My good friend and 1964-5 college roommate John Butler is the editor of The Village Green, an environmental newsletter focused on the area around his home in Ontario but with much of more general interest as well.
In the latest issue he writes:
I have long been an admirer of Rex Murphy, Newfoundlander extraordinaire, insightful essayist, courteous radio host, adept and sprightly player with the English language.
But he has changed.
Now, as columnist for mildly right-of-centre publications, he rails angrily (and with inaccurate logic and evidence) at those who oppose fossil fuel projects, particularly projects in Alberta.
He doesn’t seem to be an overt climate change denier, though he savages people who propose policies to deal with climate change. He seems much more interested in touting any fossil fuel project that produces jobs, no matter how vile the outcome of those projects. He also seems near-obsessed with not offending Alberta by espousing fossil fuel reduction policies, lest we seem ungrateful to that province and thereby drive it closer to western-province separatism.
In a recent column he condemns the very idea of an aid package for Alberta to deal with the loss of oil patch jobs, calling it something we do for third-world counties but not for our fellow citizens – it might demean them.
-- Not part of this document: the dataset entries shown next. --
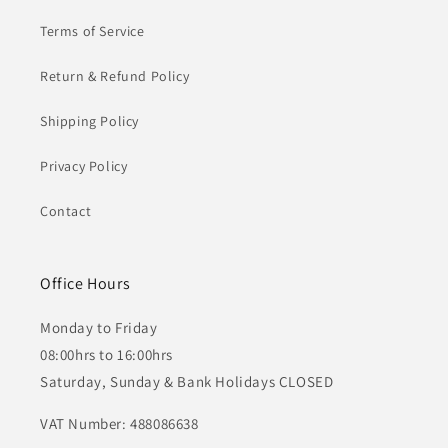
Terms of Service
Return & Refund Policy
Shipping Policy
Privacy Policy
Contact
Office Hours
Monday to Friday
08:00hrs to 16:00hrs
Saturday, Sunday & Bank Holidays CLOSED
VAT Number: 488086638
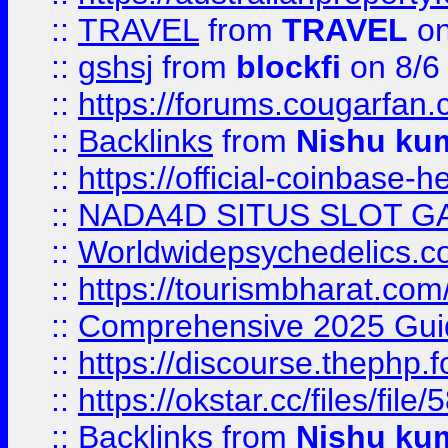
::
TRAVEL
from
TRAVEL
on
::
gshsj
from
blockfi
on 8/6
::
https://forums.cougarfan.c
::
Backlinks
from
Nishu ku
::
https://official-coinbase-h
::
NADA4D SITUS SLOT G
::
Worldwidepsychedelics.
::
https://tourismbharat.com/
::
Comprehensive 2025 Guide
::
https://discourse.thephp.
::
https://okstar.cc/files
::
Backlinks
from
Nishu ku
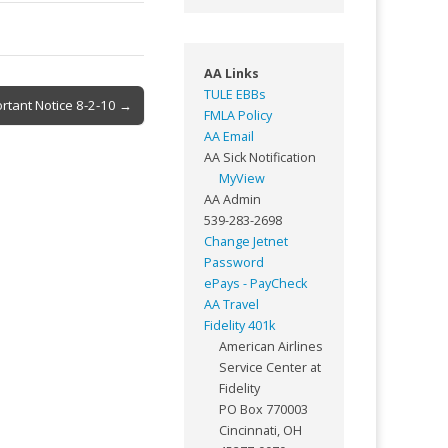
AA Links
TULE EBBs
rtant Notice 8-2-10 →
FMLA Policy
AA Email
AA Sick Notification
MyView
AA Admin
539-283-2698
Change Jetnet
Password
ePays - PayCheck
AA Travel
Fidelity 401k
American Airlines
Service Center at
Fidelity
PO Box 770003
Cincinnati, OH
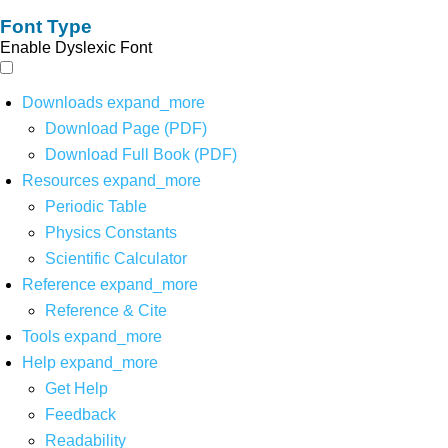
Font Type
Enable Dyslexic Font
Downloads
expand_more
Download Page (PDF)
Download Full Book (PDF)
Resources
expand_more
Periodic Table
Physics Constants
Scientific Calculator
Reference
expand_more
Reference & Cite
Tools
expand_more
Help
expand_more
Get Help
Feedback
Readability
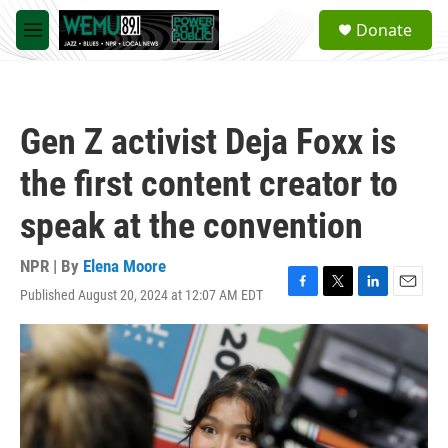
Skip to main content
S
Donate
e
M
a
e
r
n
c
u
h
Gen Z activist Deja Foxx is
u
e
the first content creator to
r
y
speak at the convention
NPR | By
Elena Moore
Published August 20, 2024 at 12:07 AM EDT
F
T
L
E
a
w
i
m
c
i
n
a
e
t
k
i
b
t
e
l
o
e
d
o
r
I
k
n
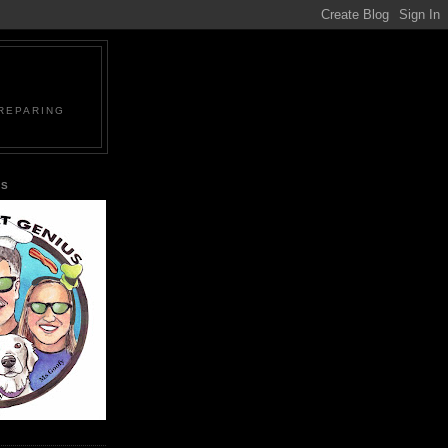
PREPARING
US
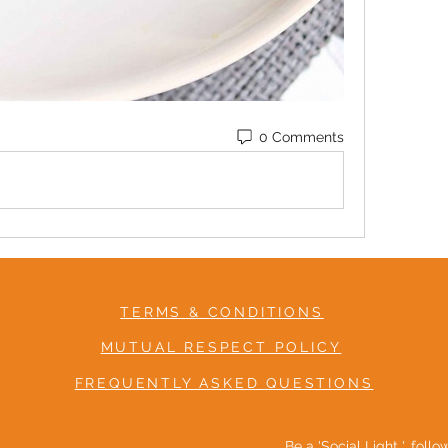
0 Comments
TERMS & CONDITIONS
MUTUAL RESPECT POLICY
FREQUENTLY ASKED QUESTIONS
Be a 'Social Light ', foll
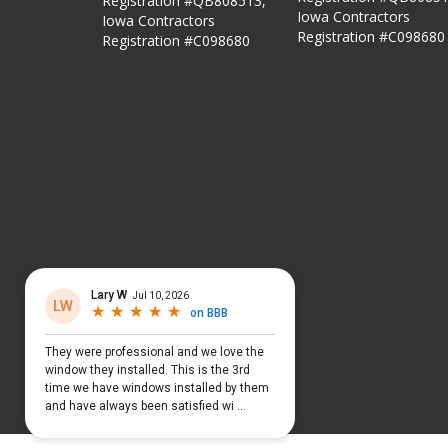
Registration #QB808513,
Iowa Contractors
Iowa Contractors
Registration #C098680
Registration #C098680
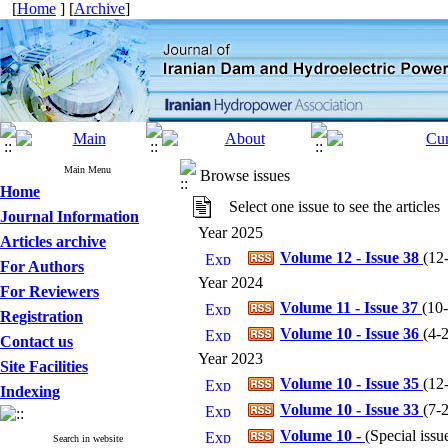
[
Home
] [
Archive
]
Main Menu
Browse issues
Home
Select one issue to see the articles
Journal Information
Year 2025
Articles archive
Volume 12 - Issue 38
(
12
For Authors
Year 2024
For Reviewers
Volume 11 - Issue 37
(
10
Registration
Volume 10 - Issue 36
(
4-
Contact us
Year 2023
Site Facilities
Volume 10 - Issue 35
(
12
Indexing
Volume 10 - Issue 33
(
7-
Volume 10 -
(
Special iss
Search in website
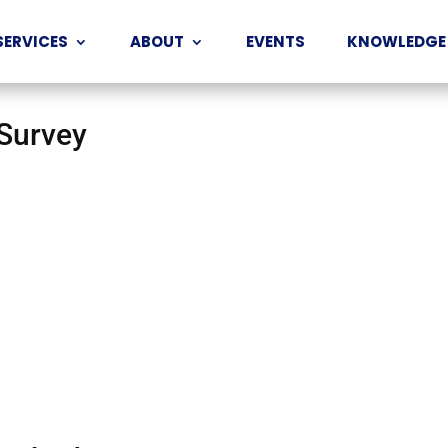
SERVICES
ABOUT
EVENTS
KNOWLEDGE
 Survey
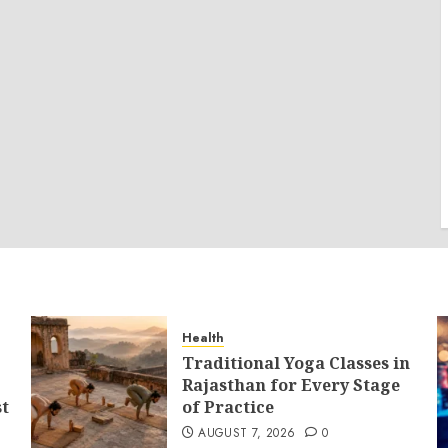
Health
Traditional Yoga Classes in
Rajasthan for Every Stage
st
of Practice
AUGUST 7, 2026
0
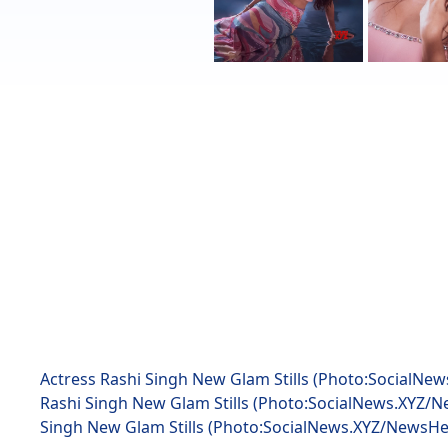
Actress Rashi Singh New Glam Stills (Photo:SocialNe
Rashi Singh New Glam Stills (Photo:SocialNews.XYZ/N
Singh New Glam Stills (Photo:SocialNews.XYZ/NewsHe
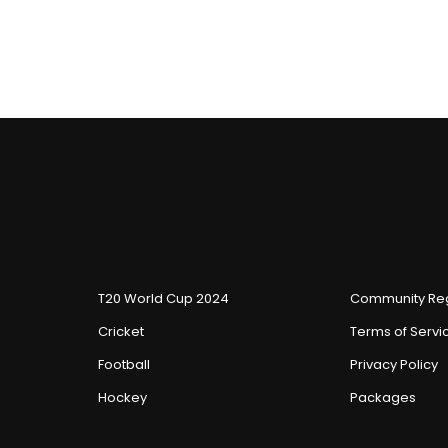
T20 World Cup 2024
Community Reg
Cricket
Terms of Servi
Football
Privacy Policy
Hockey
Packages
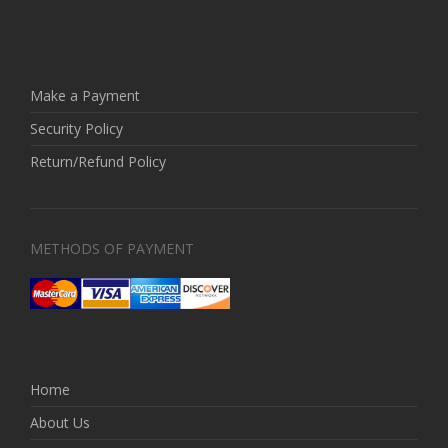
Make a Payment
Security Policy
Return/Refund Policy
METHODS OF PAYMENT
Home
About Us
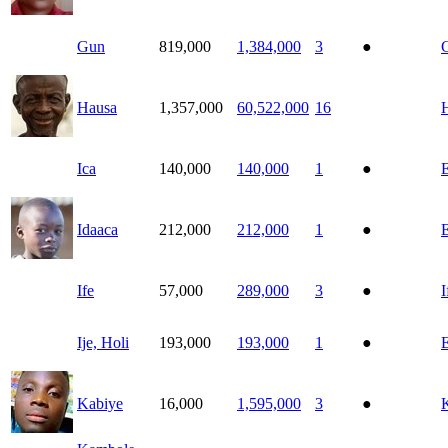
Gun
819,000
1,384,000
3
●
Hausa
1,357,000
60,522,000
16
Ica
140,000
140,000
1
●
E
Idaaca
212,000
212,000
1
●
E
Ife
57,000
289,000
3
●
I
Ije, Holi
193,000
193,000
1
●
E
Kabiye
16,000
1,595,000
3
●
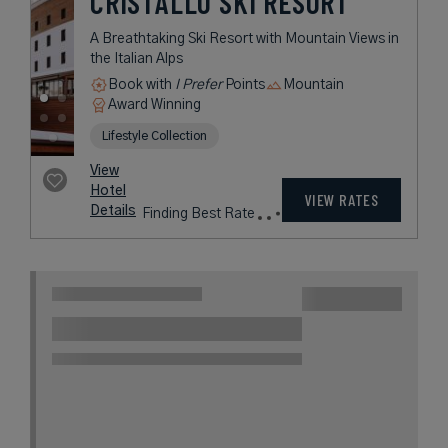
38 miles from destination
THE SQUARE
MILANO DUOMO
Italian Glamour Meets Minimalist
Elegance in the Heart of Milan
Book with
I Prefer
Points
City
Award Winning
Lifestyle Collection
rates
from
285
USD /
Night*
View
*Including
Hotel
Taxes &
VIEW RATES
Details
Fees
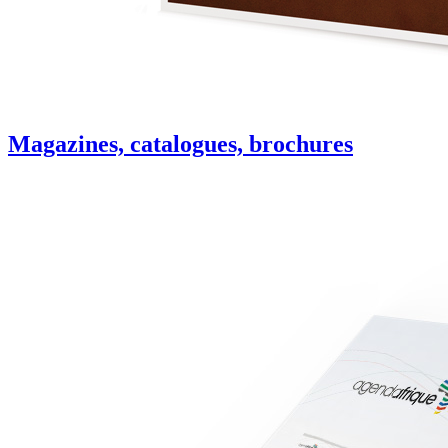
Magazines, catalogues, brochures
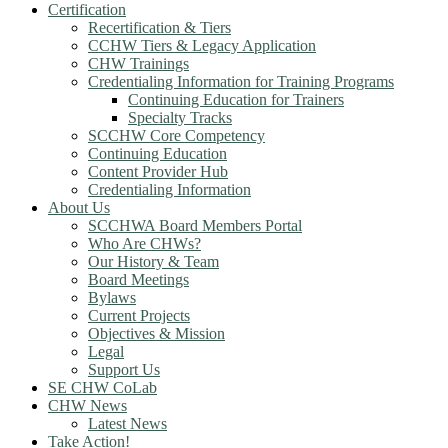
Certification
Recertification & Tiers
CCHW Tiers & Legacy Application
CHW Trainings
Credentialing Information for Training Programs
Continuing Education for Trainers
Specialty Tracks
SCCHW Core Competency
Continuing Education
Content Provider Hub
Credentialing Information
About Us
SCCHWA Board Members Portal
Who Are CHWs?
Our History & Team
Board Meetings
Bylaws
Current Projects
Objectives & Mission
Legal
Support Us
SE CHW CoLab
CHW News
Latest News
Take Action!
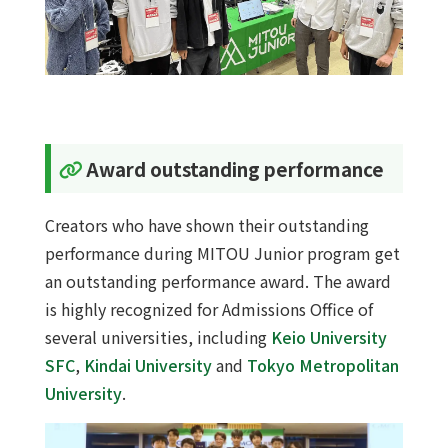
Award outstanding performance
Creators who have shown their outstanding
performance during MITOU Junior program get
an outstanding performance award. The award
is highly recognized for Admissions Office of
several universities, including
Keio University
SFC
,
Kindai University
and
Tokyo Metropolitan
University
.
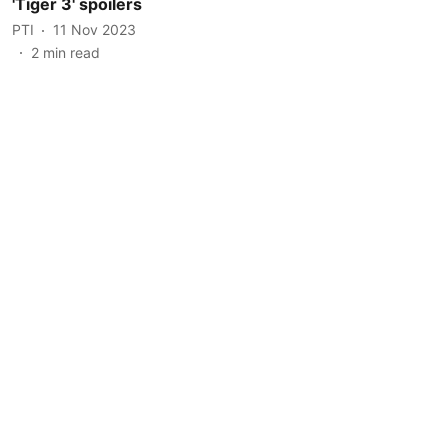
'Tiger 3' spoilers
PTI
11 Nov 2023
2
min read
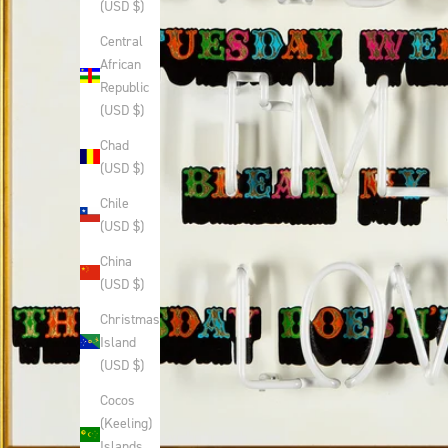
(USD $)
Central
African
Republic
(USD $)
Chad
(USD $)
Chile
(USD $)
China
(USD $)
Christmas
Island
(USD $)
Cocos
(Keeling)
Islands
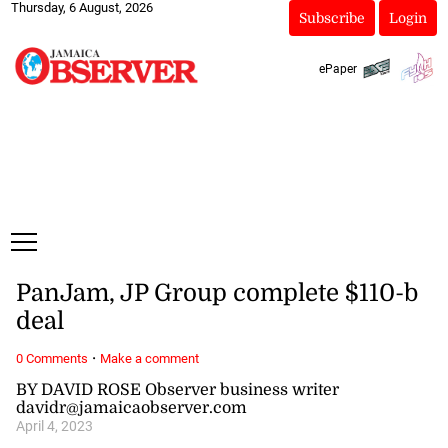
Thursday, 6 August, 2026
Subscribe
Login
ePaper
PanJam, JP Group complete $110-b
deal
·
0 Comments
Make a comment
BY DAVID ROSE Observer business writer
davidr@jamaicaobserver.com
April 4, 2023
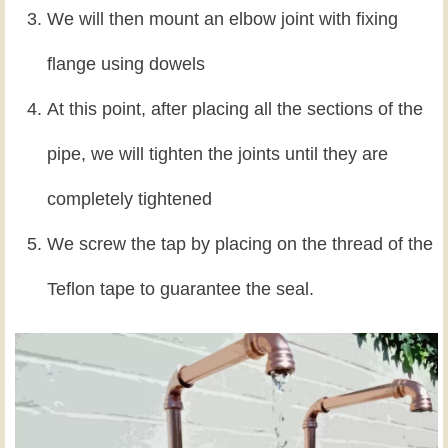
We will then mount an elbow joint with fixing
flange using dowels
At this point, after placing all the sections of the
pipe, we will tighten the joints until they are
completely tightened
We screw the tap by placing on the thread of the
Teflon tape to guarantee the seal.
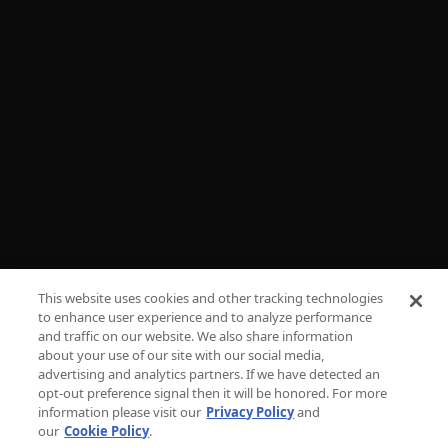
FAQs
ADVERTISE
PRESS
CAREERS
TV PARENTAL GUIDELINES
PRIVACY
This website uses cookies and other tracking technologies
COOKIES
to enhance user experience and to analyze performance
and traffic on our website. We also share information
TERMS & CONDITIONS
about your use of our site with our social media,
advertising and analytics partners. If we have detected an
DO NOT SELL OR SHARE MY PERSONAL
opt-out preference signal then it will be honored. For more
INFORMATION
information please visit our
Privacy Policy
and
our
Cookie Policy
.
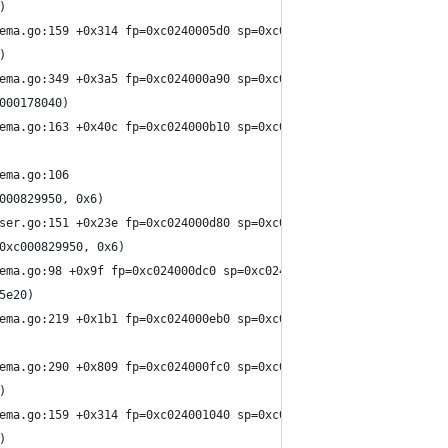
)
ema.go:159 +0x314 fp=0xc0240005d0 sp=0xc024000550 pc=0x15e27a4
)
ema.go:349 +0x3a5 fp=0xc024000a90 sp=0xc0240005d0 pc=0x15e4275
000178040)
ema.go:163 +0x40c fp=0xc024000b10 sp=0xc024000a90 pc=0x15e289c
ema.go:106
000829950, 0x6)
ser.go:151 +0x23e fp=0xc024000d80 sp=0xc024000b10 pc=0x15e142e
0xc000829950, 0x6)
ema.go:98 +0x9f fp=0xc024000dc0 sp=0xc024000d80 pc=0x15e209f
5e20)
ema.go:219 +0x1b1 fp=0xc024000eb0 sp=0xc024000dc0 pc=0x15e2aa1
ema.go:290 +0x809 fp=0xc024000fc0 sp=0xc024000eb0 pc=0x15e3e99
)
ema.go:159 +0x314 fp=0xc024001040 sp=0xc024000fc0 pc=0x15e27a4
)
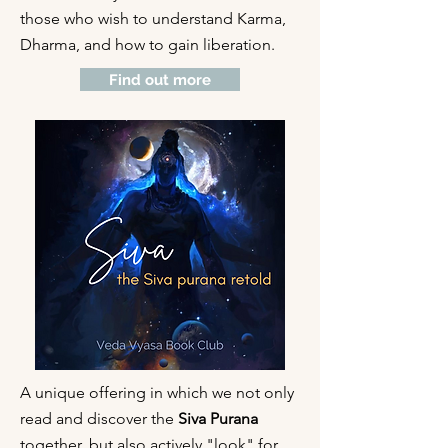
those who wish to understand Karma,
Dharma, and how to gain liberation.
Find out more
A unique offering in which we not only
read and discover the
Siva Purana
together, but also actively "look" for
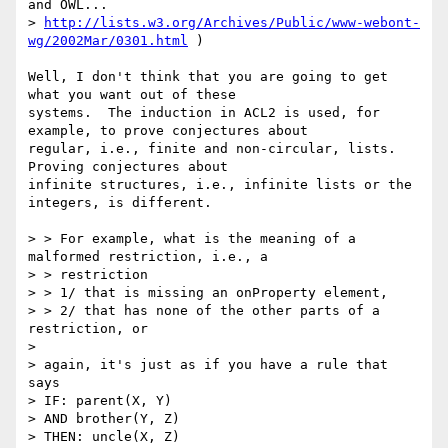
and OWL...

> 
http://lists.w3.org/Archives/Public/www-webont-
wg/2002Mar/0301.html
 )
Better, he says, for Canadians and their governments to embrace fossil fuel mega-projects like Alberta’s Teck oil sands mine.
Rex Murphy has one thing right – the scale of the issue is enormous. Vastly curtailing – even eliminating – the fossil fuel industry in western Canada will be necessary if Canada is to play its fair role in combatting global heating. Part of that involves drying up the insatiable demand by the rest of Canada – and the world – for fossil fuels. Part of it should also involve concerted national investment in developing green energy jobs in Alberta to compensate for lost oil jobs (easy to say but hard to do since it involves sacrifices on the part of non-Albertans to make those investments. It also involves Alberta’s willingness to be converted).
It will be tempting to make quiet exceptions, to appease oil appetites and industries – a pipeline here, an oil sand extraction plant there – to stanch the blood. Every nation with regions that rely on fossil fuel revenues faces the same temptation. A little exception here, there, everywhere, forgetting that ultimately there is no such thing as a “little catastrophe”.Rex Murphy’s argument seems to be a call to loyalty and gratitude – western fossil fuels have enriched all of Canada, so it would be ungrateful and disloyal of us to turn our backs on a part of the country that has done so much good for us.
Imagine your brother opened a factory next to your house. For a long time it made a profit and he shared it with you because you are family. But the factory produced toxic by-products that poisoned both your properties and the people on them. For a long time neither you nor your brother noticed this insidious poison. But now you see it, smell it, taste it. Now you know. Your brother says, “If I close the factory I will starve. For old times’ sake and the sake of the family, let’s keep quiet about the poison. It will eventually kill us and others, but don’t interfere with my operation of the factory.”
That kind of family loyalty kills people and their planet.